La comunicazione visiva di Jullien è stata più forte delle parole, le ha superate, riuscendo a unire senza confini, né linguistici, né di sfumature concettuali. Jullien è illustratore professionista, a Parigi ha conoscenti e colleghi. In merito alla popolarizzazione del suo logo e su come è nato, ha dichiarato alla CNN: «Io disegno. È questo il modo in cui mi esprimo. La prima reazione che ho avuto a quell’orribile violenza è stata un bisogno di pace». Il logo nasce come «una reazione diretta e spontanea», non mediato né da «schizzi o nient’altro di preparatorio». Tutto si è svolto velocemente, in modo spontaneo, mentre la conta delle vittime saliva, e seguire i feed news dei social network era il modo più efficace per rimanere aggiornati. Il suo logo è stato condiviso da ogni tipo di utente. Dopo quattro ore su Twitter si contavano 16.000 retweet dall’account personale di Jullien; dopo 24, il numero è salito a 53.000; mentre su Instragram, il post dopo 24 ore ha ottenuto 13 milione di “mi piace”.

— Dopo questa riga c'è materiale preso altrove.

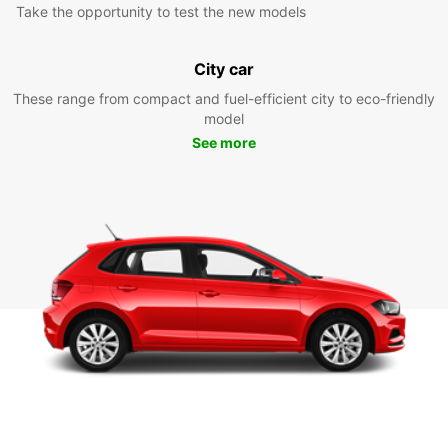
Take the opportunity to test the new models
City car
These range from compact and fuel-efficient city to eco-friendly
model
See more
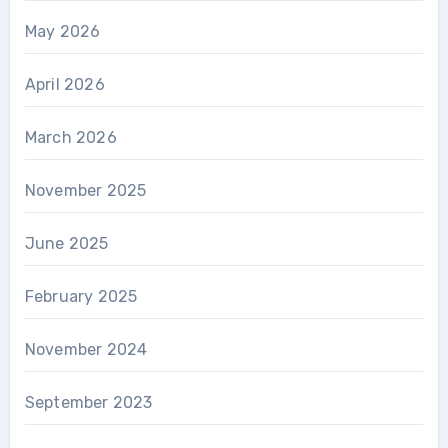
May 2026
April 2026
March 2026
November 2025
June 2025
February 2025
November 2024
September 2023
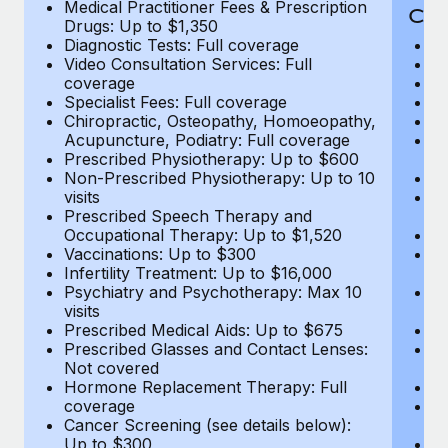
Medical Practitioner Fees & Prescription
Cov
Drugs: Up to $1,350
Diagnostic Tests: Full coverage
M
Video Consultation Services: Full
D
coverage
Me
Specialist Fees: Full coverage
Pr
Chiropractic, Osteopathy, Homoeopathy,
Di
Acupuncture, Podiatry: Full coverage
Vi
Prescribed Physiotherapy: Up to $600
c
Non-Prescribed Physiotherapy: Up to 10
Sp
visits
C
Prescribed Speech Therapy and
Ac
Occupational Therapy: Up to $1,520
P
Vaccinations: Up to $300
N
Infertility Treatment: Up to $16,000
vi
Psychiatry and Psychotherapy: Max 10
P
visits
O
Prescribed Medical Aids: Up to $675
Va
Prescribed Glasses and Contact Lenses:
He
Not covered
b
Hormone Replacement Therapy: Full
In
coverage
P
Cancer Screening (see details below):
vi
Up to $300
Pr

A renderlo davvero virale, però, è stata cruciale la condivisione di un account Twitter fan di Banksy (ma anche su Instagram sempre da Therealbanksy) a partire dalla quale, sia celebrità che persone comuni lo hanno notato e condiviso a loro volta. E da lì è nato il fraintendimento: sia gli utenti che i media hanno attribuito erroneamente l’illustrazione a Banksy. Poche ore dopo, Banksy (quello vero) ha tenuto a precisare di non essere presente ufficialmente sui social network. Di fatto, il tweet del profilo “Therealbanksy” non era accreditato a Jean Jullien, e non era un retweet di quello originale, solo il post Instagram riporta il tag @jeanjullien.

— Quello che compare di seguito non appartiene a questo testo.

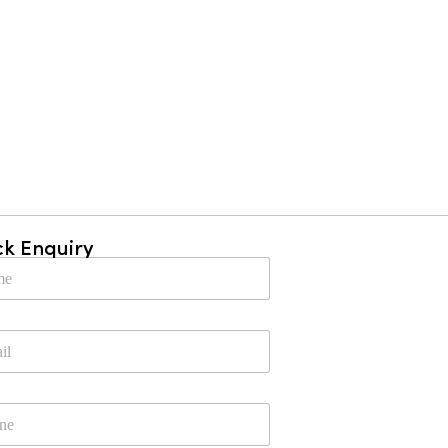
ck Enquiry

Eppure, Jullien pare non aver preso affatto male questa sorta di plagio (che, tutto sommato, ha contribuito alla sua popolarità). «Non l’ho fatto per trarne guadagno. È stata solo la mia reazione spontanea cittadino, non di professionista. Non hanno importanza i credit», ha dichiarato al New York Times. Ai tanti che gli han chiesto il permesso di riprodurre il logo su magliette e gadget ha risposto: «purché i profitti vadano alle famiglie delle vittime». Ed è lecito dubitare che la libera diffusione dell’immagine – per forza di cose finalizzata anche al profitto – possa davvero andare solo a vantaggio delle vittime.

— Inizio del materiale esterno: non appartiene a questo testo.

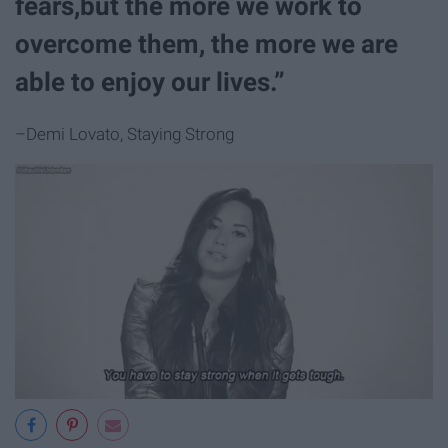
fears,but the more we work to
overcome them, the more we are
able to enjoy our lives.”
–Demi Lovato, Staying Strong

In tutto questo, suona quasi strano il comportamento corretto e alla luce del sole di un giornalista della CNN, che con un tweet ha chiesto al diretto interessato il permesso di usare l’immagine sul canale tv.
Questa è la @CNN. @iltommi #Paris #Parigi pic.twitter.com/mGW3g4I1Hp
— nonleggerlo (@nonleggerlo) November 14, 2015
Buona parte del resto della stampa ha seguito il flusso di tweet e link associando l’immagine a Banksy, un nome che fa sempre notizia quando produce una nuova opera. A ora, sono seguite rettifiche, edit e titoli cambiati. Due esempi, uno più attento alle realtà del web e l’altro più tradizioneale: in Italia, l’Huffington Post titolava “Banksy, la vignetta dedicata ai fatti di Parigi: la Tour Eiffel nera inscritta in un cerchio come simbolo di pace”, editato poi in “La vignetta dedicata ai fatti di Parigi: la Tour Eiffel nera inscritta in un cerchio come simbolo di pace”; mentre il Quotidiano Nazionale resta online col primo titolo errato: “Peace for Paris’: il logo di Banksy simbolo dell’attacco di Parigi”.